■ Problem to solve: An exact, complete copy of the entries below is required, minus any pictures.

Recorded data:
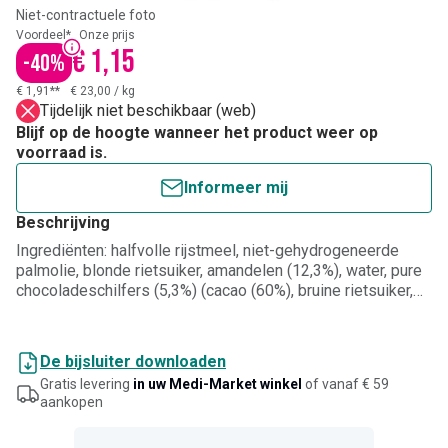
Niet-contractuele foto
Voordeel*
Onze prijs
€ 1,15
-
40
%
€ 1,91**
€ 23,00
/
kg
Tijdelijk niet beschikbaar (web)
Blijf op de hoogte wanneer het product weer op
voorraad is.
Informeer mij
Beschrijving
Ingrediënten: halfvolle rijstmeel, niet-gehydrogeneerde
palmolie, blonde rietsuiker, amandelen (12,3%), water, pure
chocoladeschilfers (5,3%) (cacao (60%), bruine rietsuiker,
cacaoboter (10%)), aardappelzetmeel, amandelpoeder (3%),
ei, rijststroop, emulgator: zonnebloemlecithine, zout,
verdikkingsmiddel: xanthaangom, bakpoeder:
De bijsluiter downloaden
ammoniumcarbonaat, zeewier (Lithothamnium calcareum).
Gratis levering
in uw Medi-Market winkel
of vanaf € 59
Zonder gluten, zonder melk, zonder conserveermiddelen,
aankopen
zonder kleurstoffen. Bio.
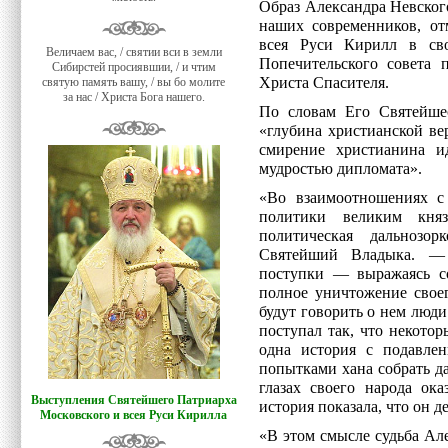
Образ Александра Невског
наших современников, о
всея Руси Кирилл в св
Величаем вас, / святии вси в земли
Попечительского совета
Сибирстей просиявшии, / и чтим
Христа Спасителя.
святую память вашу, / вы бо молите
за нас / Христа Бога нашего.
По словам Его Святейшес
«глубина христианской ве
смирение христианина и
мудростью дипломата».
«Во взаимоотношениях с
политики великим кня
политическая дальнозо
Святейший Владыка. — 
поступки — выражаясь с
полное уничтожение своег
будут говорить о нем люди
поступал так, что некотор
одна история с подавлен
попытками хана собрать д
глазах своего народа ока
Выступления Святейшего Патриарха
история показала, что он 
Московского и всея Руси Кирилла
«В этом смысле судьба Ал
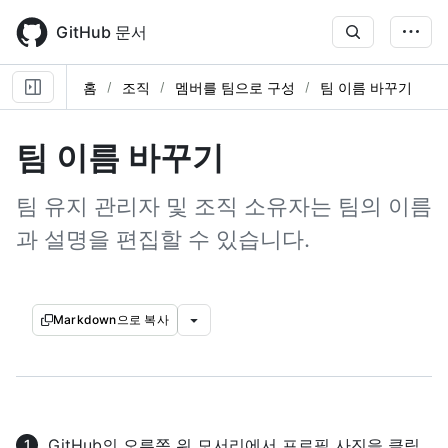
Skip
to
GitHub 문서
main
content
홈
조직
멤버를 팀으로 구성
팀 이름 바꾸기
팀 이름 바꾸기
팀 유지 관리자 및 조직 소유자는 팀의 이름
과 설명을 편집할 수 있습니다.
Markdown으로 복사
GitHub의 오른쪽 위 모서리에서 프로필 사진을 클릭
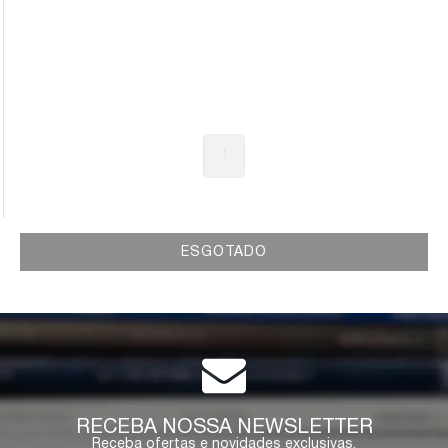
1
ESGOTADO
RECEBA NOSSA NEWSLETTER
Receba ofertas e novidades exclusivas.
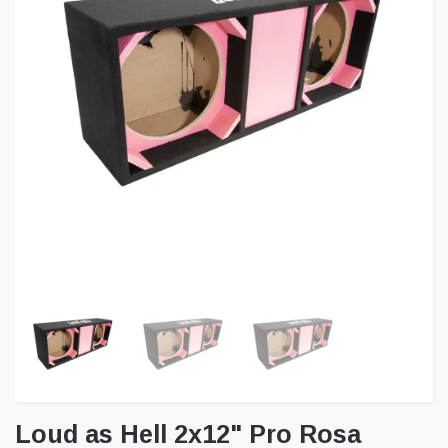
Loud as Hell 2x12" Pro Rosa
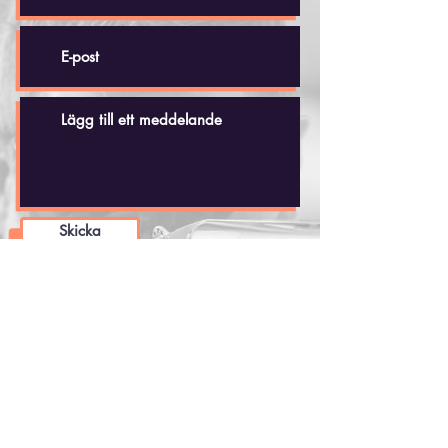
Skicka
Håkan Dahlby
Tel: +(46)
70 - 518 20 35
hakandahlby@gmail.com
Skjutbanan
Vidbynäs 35
Nykvarns Jaktskytteklubb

■ Written response:
Niet-contractuele foto
Voordeel*
Onze prijs
€ 1,15
-
40
%
€ 1,91**
€ 23,00
/
kg
Tijdelijk niet beschikbaar (web)
Blijf op de hoogte wanneer het product weer op
voorraad is.
Informeer mij
Beschrijving
Ingrediënten: halfvolle rijstmeel, niet-gehydrogeneerde
palmolie, blonde rietsuiker, amandelen (12,3%), water, pure
chocoladeschilfers (5,3%) (cacao (60%), bruine rietsuiker,
cacaoboter (10%)), aardappelzetmeel, amandelpoeder (3%),
ei, rijststroop, emulgator: zonnebloemlecithine, zout,
verdikkingsmiddel: xanthaangom, bakpoeder:
De bijsluiter downloaden
ammoniumcarbonaat, zeewier (Lithothamnium calcareum).
Gratis levering
in uw Medi-Market winkel
of vanaf € 59
Zonder gluten, zonder melk, zonder conserveermiddelen,
aankopen
zonder kleurstoffen. Bio.
Образ Александра Невског
наших современников, о
всея Руси Кирилл в св
Величаем вас, / святии вси в земли
Попечительского совета
Сибирстей просиявшии, / и чтим
Христа Спасителя.
святую память вашу, / вы бо молите
за нас / Христа Бога нашего.
По словам Его Святейшес
«глубина христианской ве
смирение христианина и
мудростью дипломата».
«Во взаимоотношениях с
политики великим кня
политическая дальнозо
Святейший Владыка. — 
поступки — выражаясь с
полное уничтожение своег
будут говорить о нем люди
поступал так, что некотор
одна история с подавлен
попытками хана собрать д
глазах своего народа ока
Выступления Святейшего Патриарха
история показала, что он 
Московского и всея Руси Кирилла
«В этом смысле судьба Ал
Skip
to
GitHub 문서
main
content
홈
조직
멤버를 팀으로 구성
팀 이름 바꾸기
팀 이름 바꾸기
팀 유지 관리자 및 조직 소유자는 팀의 이름
과 설명을 편집할 수 있습니다.
Markdown으로 복사
GitHub의 오른쪽 위 모서리에서 프로필 사진을 클릭
1
ESGOTADO
RECEBA NOSSA NEWSLETTER
Receba ofertas e novidades exclusivas.
Loud as Hell 2x12" Pro Rosa
Skicka
Håkan Dahlby
Tel: +(46)
70 - 518 20 35
hakandahlby@gmail.com
Skjutbanan
Vidbynäs 35
Nykvarns Jaktskytteklubb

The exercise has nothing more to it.